**Aim of the exercise:** Your reply should reproduce all the data below exactly while excluding the pictures.

**The data:**
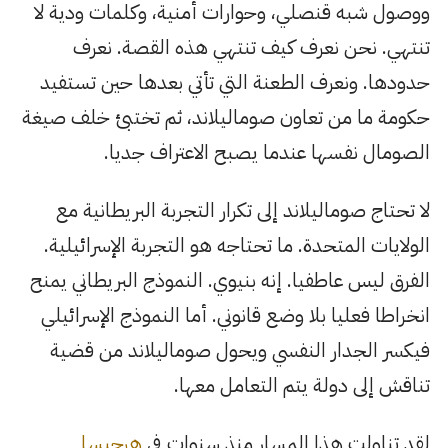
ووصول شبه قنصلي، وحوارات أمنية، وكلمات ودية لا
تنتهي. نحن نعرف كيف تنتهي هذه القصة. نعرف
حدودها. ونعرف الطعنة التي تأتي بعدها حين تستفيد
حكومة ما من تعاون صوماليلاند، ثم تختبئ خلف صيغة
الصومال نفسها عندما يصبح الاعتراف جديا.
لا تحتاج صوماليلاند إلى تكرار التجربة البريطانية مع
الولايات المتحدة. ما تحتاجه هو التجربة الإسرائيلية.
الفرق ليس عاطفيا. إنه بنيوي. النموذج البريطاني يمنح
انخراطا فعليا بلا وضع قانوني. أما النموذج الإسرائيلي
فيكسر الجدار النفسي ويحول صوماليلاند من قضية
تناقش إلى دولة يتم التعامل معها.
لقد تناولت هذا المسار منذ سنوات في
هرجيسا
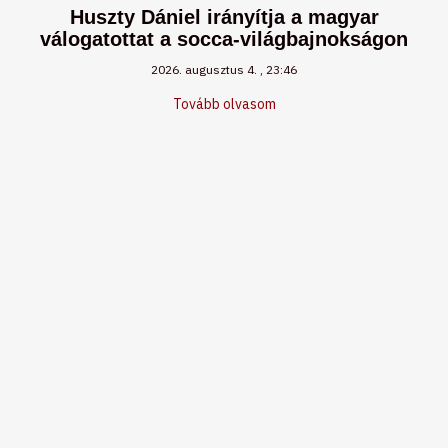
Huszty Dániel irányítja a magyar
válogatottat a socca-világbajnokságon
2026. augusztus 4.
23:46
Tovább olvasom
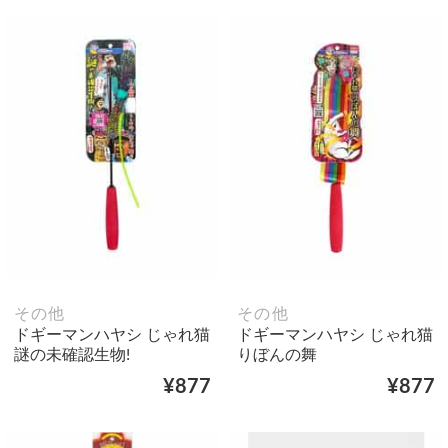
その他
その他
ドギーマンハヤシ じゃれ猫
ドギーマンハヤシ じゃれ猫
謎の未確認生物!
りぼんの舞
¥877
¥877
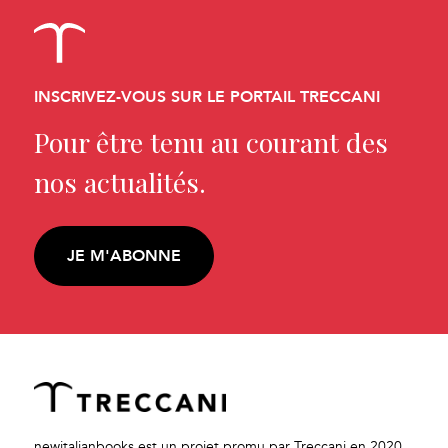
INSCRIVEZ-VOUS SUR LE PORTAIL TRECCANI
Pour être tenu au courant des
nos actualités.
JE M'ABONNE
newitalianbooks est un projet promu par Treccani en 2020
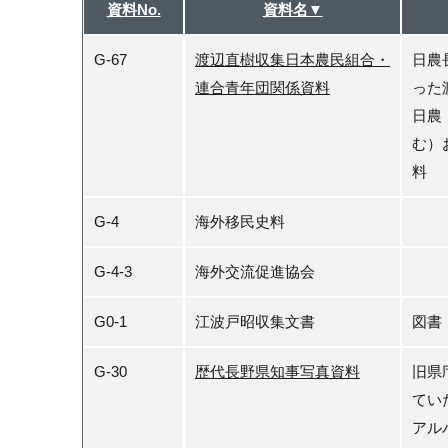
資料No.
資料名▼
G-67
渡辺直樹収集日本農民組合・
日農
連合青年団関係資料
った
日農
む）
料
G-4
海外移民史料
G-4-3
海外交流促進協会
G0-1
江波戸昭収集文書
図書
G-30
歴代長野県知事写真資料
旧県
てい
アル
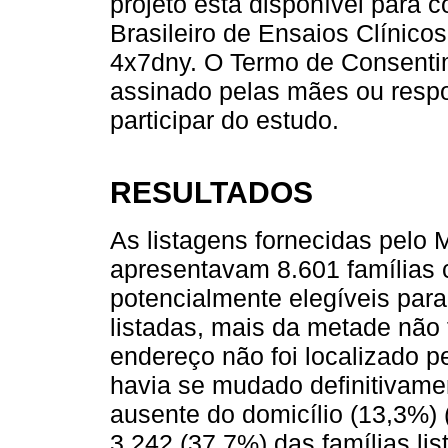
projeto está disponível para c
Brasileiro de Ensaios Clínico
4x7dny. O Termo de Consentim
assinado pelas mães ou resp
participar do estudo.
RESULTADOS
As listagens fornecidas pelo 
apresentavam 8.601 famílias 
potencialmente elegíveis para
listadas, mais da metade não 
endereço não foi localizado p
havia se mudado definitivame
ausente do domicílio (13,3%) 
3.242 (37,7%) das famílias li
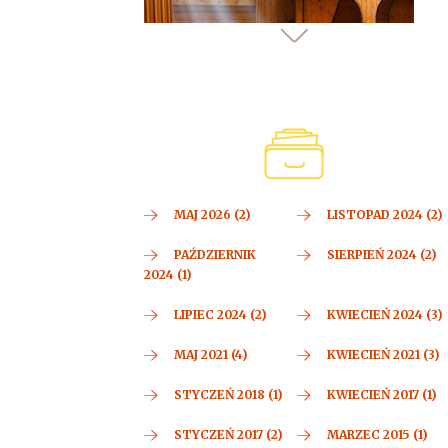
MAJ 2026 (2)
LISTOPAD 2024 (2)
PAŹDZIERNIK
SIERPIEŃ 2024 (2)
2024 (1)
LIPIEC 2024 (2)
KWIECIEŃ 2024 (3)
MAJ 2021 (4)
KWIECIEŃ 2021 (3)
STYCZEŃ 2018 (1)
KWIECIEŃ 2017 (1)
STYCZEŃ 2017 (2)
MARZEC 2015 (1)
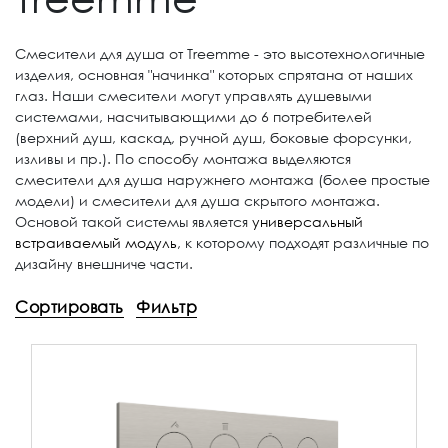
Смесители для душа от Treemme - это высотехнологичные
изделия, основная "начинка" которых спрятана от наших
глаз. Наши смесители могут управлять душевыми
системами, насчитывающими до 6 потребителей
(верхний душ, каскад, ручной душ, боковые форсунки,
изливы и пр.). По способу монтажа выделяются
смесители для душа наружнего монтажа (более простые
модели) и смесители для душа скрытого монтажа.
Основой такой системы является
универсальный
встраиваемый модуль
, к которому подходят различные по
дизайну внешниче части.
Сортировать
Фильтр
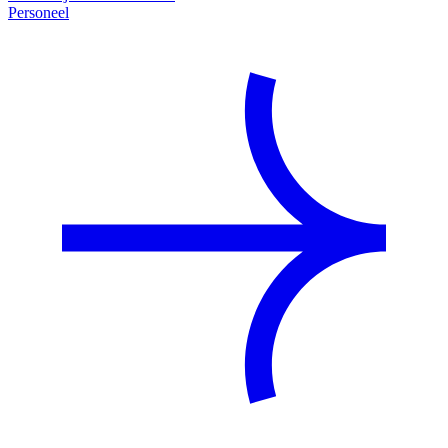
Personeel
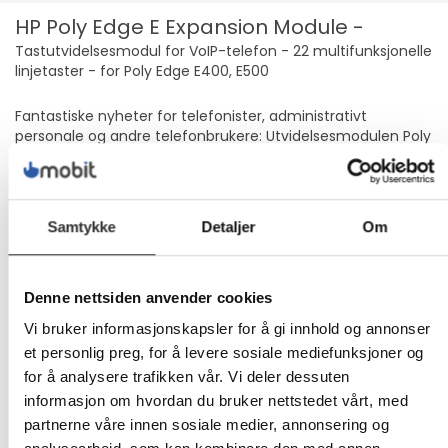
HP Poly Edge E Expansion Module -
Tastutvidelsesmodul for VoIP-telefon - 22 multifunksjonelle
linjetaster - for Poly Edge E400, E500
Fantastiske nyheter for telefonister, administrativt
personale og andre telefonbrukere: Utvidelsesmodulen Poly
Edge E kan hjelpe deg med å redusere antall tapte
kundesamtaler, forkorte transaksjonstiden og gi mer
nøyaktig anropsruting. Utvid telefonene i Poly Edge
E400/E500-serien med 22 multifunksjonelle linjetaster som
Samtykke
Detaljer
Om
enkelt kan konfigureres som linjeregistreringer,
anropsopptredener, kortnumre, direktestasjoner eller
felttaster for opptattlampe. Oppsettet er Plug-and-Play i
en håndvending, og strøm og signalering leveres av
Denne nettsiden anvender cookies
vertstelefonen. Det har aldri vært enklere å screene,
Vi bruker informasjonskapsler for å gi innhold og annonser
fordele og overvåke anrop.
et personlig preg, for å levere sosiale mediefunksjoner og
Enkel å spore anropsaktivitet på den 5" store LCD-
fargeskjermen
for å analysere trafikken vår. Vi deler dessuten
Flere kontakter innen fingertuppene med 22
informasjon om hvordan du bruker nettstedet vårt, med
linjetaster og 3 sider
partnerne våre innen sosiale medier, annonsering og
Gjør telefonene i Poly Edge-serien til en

**Task result:**
ووصول شبه قنصلي، وحوارات أمنية، وكلمات ودية لا
تنتهي. نحن نعرف كيف تنتهي هذه القصة. نعرف
حدودها. ونعرف الطعنة التي تأتي بعدها حين تستفيد
حكومة ما من تعاون صوماليلاند، ثم تختبئ خلف صيغة
الصومال نفسها عندما يصبح الاعتراف جديا.
لا تحتاج صوماليلاند إلى تكرار التجربة البريطانية مع
الولايات المتحدة. ما تحتاجه هو التجربة الإسرائيلية.
الفرق ليس عاطفيا. إنه بنيوي. النموذج البريطاني يمنح
انخراطا فعليا بلا وضع قانوني. أما النموذج الإسرائيلي
فيكسر الجدار النفسي ويحول صوماليلاند من قضية
تناقش إلى دولة يتم التعامل معها.
لقد تناولت هذا المسار منذ سنوات في
هرجيسا
Huszty Dániel irányítja a magyar
válogatottat a socca-világbajnokságon
2026. augusztus 4.
23:46
Tovább olvasom
その他
その他
ドギーマンハヤシ じゃれ猫
ドギーマンハヤシ じゃれ猫
謎の未確認生物!
りぼんの舞
¥877
¥877
INSCRIVEZ-VOUS SUR LE PORTAIL TRECCANI
Pour être tenu au courant des
nos actualités.
JE M'ABONNE
newitalianbooks est un projet promu par Treccani en 2020
資料No.
資料名▼
G-67
渡辺直樹収集日本農民組合・
日農
連合青年団関係資料
った
日農
む）
料
G-4
海外移民史料
G-4-3
海外交流促進協会
G0-1
江波戸昭収集文書
図書
G-30
歴代長野県知事写真資料
旧県
てい
アル
projeto está disponível para c
Brasileiro de Ensaios Clínico
4x7dny. O Termo de Consentim
assinado pelas mães ou resp
participar do estudo.
RESULTADOS
As listagens fornecidas pelo 
apresentavam 8.601 famílias 
potencialmente elegíveis para
listadas, mais da metade não 
endereço não foi localizado p
havia se mudado definitivame
ausente do domicílio (13,3%) 
3.242 (37,7%) das famílias li
MAJ 2026 (2)
LISTOPAD 2024 (2)
PAŹDZIERNIK
SIERPIEŃ 2024 (2)
2024 (1)
LIPIEC 2024 (2)
KWIECIEŃ 2024 (3)
MAJ 2021 (4)
KWIECIEŃ 2021 (3)
STYCZEŃ 2018 (1)
KWIECIEŃ 2017 (1)
STYCZEŃ 2017 (2)
MARZEC 2015 (1)
Смесители для душа от Treemme - это высотехнологичные
изделия, основная "начинка" которых спрятана от наших
глаз. Наши смесители могут управлять душевыми
системами, насчитывающими до 6 потребителей
(верхний душ, каскад, ручной душ, боковые форсунки,
изливы и пр.). По способу монтажа выделяются
смесители для душа наружнего монтажа (более простые
модели) и смесители для душа скрытого монтажа.
Основой такой системы является
универсальный
встраиваемый модуль
, к которому подходят различные по
дизайну внешниче части.
Сортировать
Фильтр
Personeel
HP Poly Edge E Expansion Module -
Tastutvidelsesmodul for VoIP-telefon - 22 multifunksjonelle
linjetaster - for Poly Edge E400, E500
Fantastiske nyheter for telefonister, administrativt
personale og andre telefonbrukere: Utvidelsesmodulen Poly
Edge E kan hjelpe deg med å redusere antall tapte
kundesamtaler, forkorte transaksjonstiden og gi mer
nøyaktig anropsruting. Utvid telefonene i Poly Edge
E400/E500-serien med 22 multifunksjonelle linjetaster som
Samtykke
Detaljer
Om
enkelt kan konfigureres som linjeregistreringer,
anropsopptredener, kortnumre, direktestasjoner eller
felttaster for opptattlampe. Oppsettet er Plug-and-Play i
en håndvending, og strøm og signalering leveres av
Denne nettsiden anvender cookies
vertstelefonen. Det har aldri vært enklere å screene,
Vi bruker informasjonskapsler for å gi innhold og annonser
fordele og overvåke anrop.
et personlig preg, for å levere sosiale mediefunksjoner og
Enkel å spore anropsaktivitet på den 5" store LCD-
fargeskjermen
for å analysere trafikken vår. Vi deler dessuten
Flere kontakter innen fingertuppene med 22
informasjon om hvordan du bruker nettstedet vårt, med
linjetaster og 3 sider
partnerne våre innen sosiale medier, annonsering og
Gjør telefonene i Poly Edge-serien til en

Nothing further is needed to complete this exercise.